Figure 4. iHAP1 is a microtubule poison.

1. In vitro tubulin polymerization assay showing concentration dependent effect of iHAP1 on polymerization dynamics. Taxol and Nocodazole served as controls for the experimental setup. The assay was performed in the presence of the indicated drug concentrations. Mean and SEM are shown from three to six independent experiments.
2. Representative color‐coded temporal projection of U2OS EB1‐GFP cells following indicated treatment. Scale bar 10 µm.

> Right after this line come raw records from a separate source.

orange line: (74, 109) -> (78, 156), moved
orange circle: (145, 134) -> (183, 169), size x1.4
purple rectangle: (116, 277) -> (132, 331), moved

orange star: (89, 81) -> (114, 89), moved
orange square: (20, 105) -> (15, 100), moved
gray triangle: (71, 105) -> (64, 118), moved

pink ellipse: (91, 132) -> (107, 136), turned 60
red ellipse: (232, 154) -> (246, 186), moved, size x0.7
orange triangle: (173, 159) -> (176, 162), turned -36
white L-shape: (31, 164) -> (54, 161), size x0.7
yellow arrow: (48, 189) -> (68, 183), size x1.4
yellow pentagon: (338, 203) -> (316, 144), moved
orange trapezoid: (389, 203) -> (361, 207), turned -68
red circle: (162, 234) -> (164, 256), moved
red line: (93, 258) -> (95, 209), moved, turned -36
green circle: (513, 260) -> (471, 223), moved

3. Quantification of microtubule dynamics acquired from manual tracking of EB1‐GFP comets as indicators for MT growth after drug treatment. The mean and SD are plotted from three independent experiments (n = 10 cells per experiment).
4. Representative temporal projection of mitotic spindles of U2OS EB1‐GFP cells following specified treatment. DNA counterstained with SiR‐DNA shown in cyan in merged images. Scale bar 10 µm.

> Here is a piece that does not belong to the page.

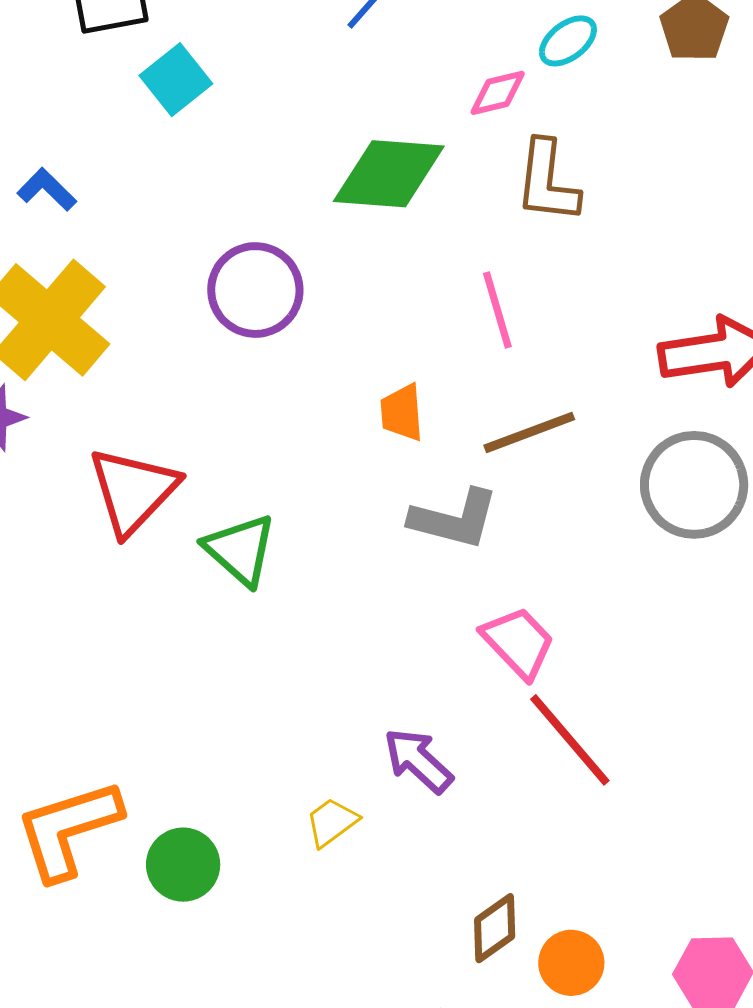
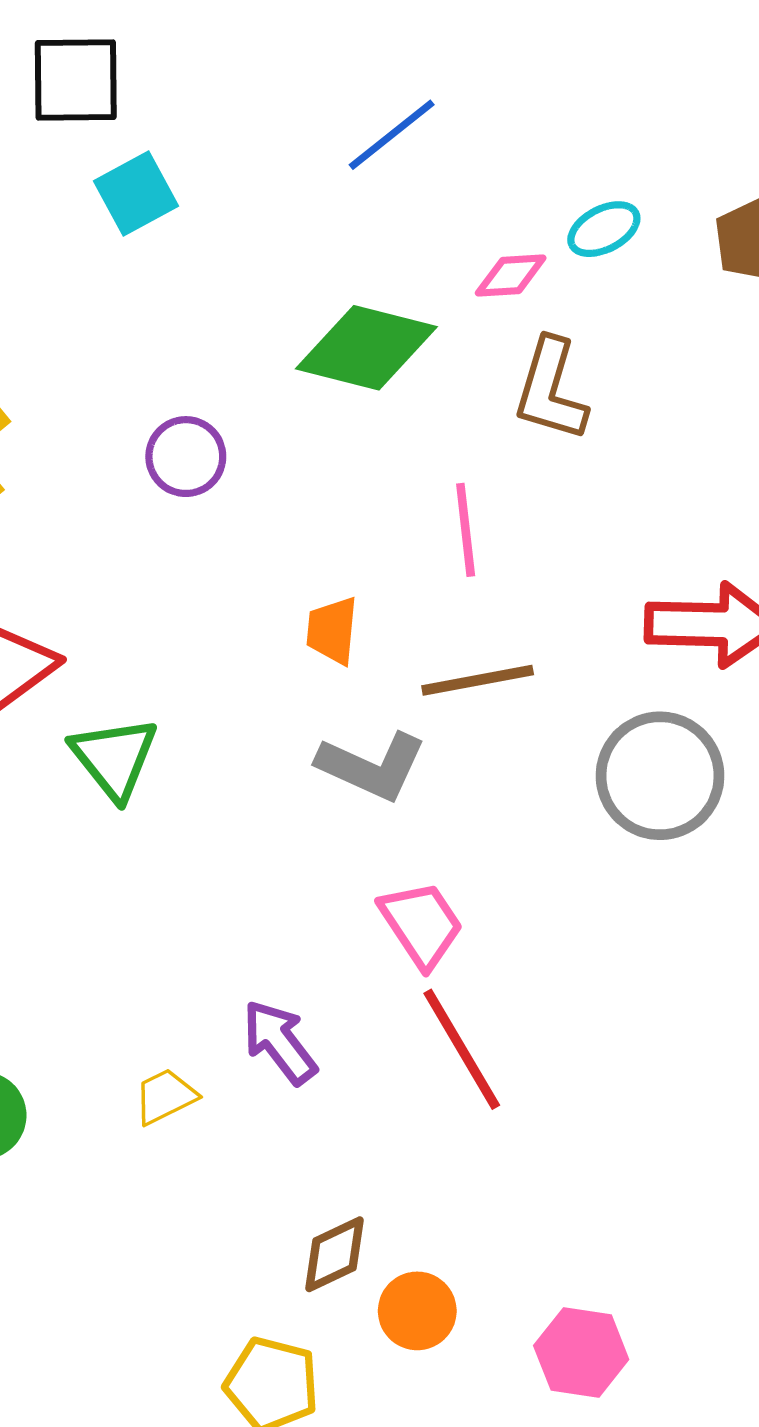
purple circle: (255, 290) -> (186, 457), size x0.7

5. Analysis of number of EB1‐GFP comets per mitotic spindle. The mean and SD are plotted from three independent experiments (Total number of cells = 26 (DMSO), 20 (30 µM DT‐061), 27 (DMSO+APC/C in.) and 26 (2 µM iHAP1+APC/C in.)).

Data information: P‐values were calculated using Student’s t‐test or Mann–Whitney U test (unpaired, two‐tailed). See Materials and Methods for more details. ns, not significant, ****P < 0.0001.

Source data are available online for this figure.